Cardiovascular disease is the number one cause of death in the United States for both men and women. Often, cardiovascular disease is associated with atherosclerosis, which results from complex deposits of material (including cholesterol) in arterial vessel walls. It is known that high density lipoprotein (HDL), also known as "good cholesterol", plays an important role in removing cholesterol from the blood stream and returning it to the liver for reprocessing.
Why did the researchers do this particular study?
To find out if atherosclerotic deposits in coronary arteries (heart blood vessels) could be reduced by giving synthetic HDL to patients.
Who was studied?
47 patients between the ages of 30 and 75 years old who had been diagnosed with Acute Coronary Syndrome (ACS includes unstable angina and small heart attacks) and who had not undergone angioplasty (unblocking arteries with a balloon).
How was the study done?
Before receiving any treatment all patients participating had images of their coronary arteries taken using ultrasound techniques. Each patient was then randomly assigned to one of three groups: 1) received a solution containing no drugs; 2) received a solution containing a low dose of synthetic HDL; 3) received a solution containing a high dose of synthetic HDL. The patients received their solutions once a week for five weeks. Images were then taken again of the coronary arteries using the same ultrasound techniques. The ultrasound images from before and after treatment were compared to see if there had been any changes in atherosclerotic deposits.

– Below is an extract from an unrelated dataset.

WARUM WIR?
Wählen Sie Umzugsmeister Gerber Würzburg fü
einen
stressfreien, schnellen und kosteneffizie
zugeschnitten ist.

What did the researchers find?
The volume (size) of atherosclerotic deposits in patients who received synthetic HDL was reduced by an average of 4.2 % after 5 weeks of treatment. The data was not analyzed to see if high dose HDL or low dose HDL worked better, however, two patients in the high dose group had to be removed from the study because of bad reactions. The volume of atherosclerotic deposits in patients who received a solution containing no drugs was not changed over the 5 weeks. Interestingly, even though the atherosclerotic volume declined in the HDL groups, the luminal diameter (size of the opening inside the blood vessel that allows blood flow) did not increase in any of the three groups.
What were the limitations of the study?
This study followed very few patients for a very small period of time. It is not known if it is safe to give someone synthetic HDL for long periods of time, or if the effectiveness of synthetic HDL would wear off with time. While reducing the volume of atherosclerotic deposits is impressive, luminal diameter of coronary arteries is probably more important in cardiovascular disease than atherosclerotic volume - and this study could not show an increase in luminal diameter. Also, the ultrasound imaging used in this study does not give a clear picture of the coronary arteries. This makes it difficult to take precise measurements and accurately compare images, which makes it difficult to feel confident that the treatment really had an important beneficial effect.

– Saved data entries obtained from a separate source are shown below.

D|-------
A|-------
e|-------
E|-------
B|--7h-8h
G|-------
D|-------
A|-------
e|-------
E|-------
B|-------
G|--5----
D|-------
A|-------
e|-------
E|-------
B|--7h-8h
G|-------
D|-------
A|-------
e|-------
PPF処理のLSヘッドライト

What are the implications of this study?
Synthetic HDL may reduce the size of atherosclerotic deposits over a short period of time. Further studies are needed to see if the same result can be found again and if reducing the size of the deposits can also increase coronary artery blood flow.
Summarized by Wells Chandler, College of Medicine, University of Vermont.
Summarized from "Effect of Recombinant ApoA-I Milano on Coronary Atherosclerosis in Patients With Acute Coronary Syndromes: a Randomized Controlled Trial." Nissen, Steven E. et al. Journal of the American Medical Association, November 5, 2003, Volume 290, Number 17, Pages 2292-2300.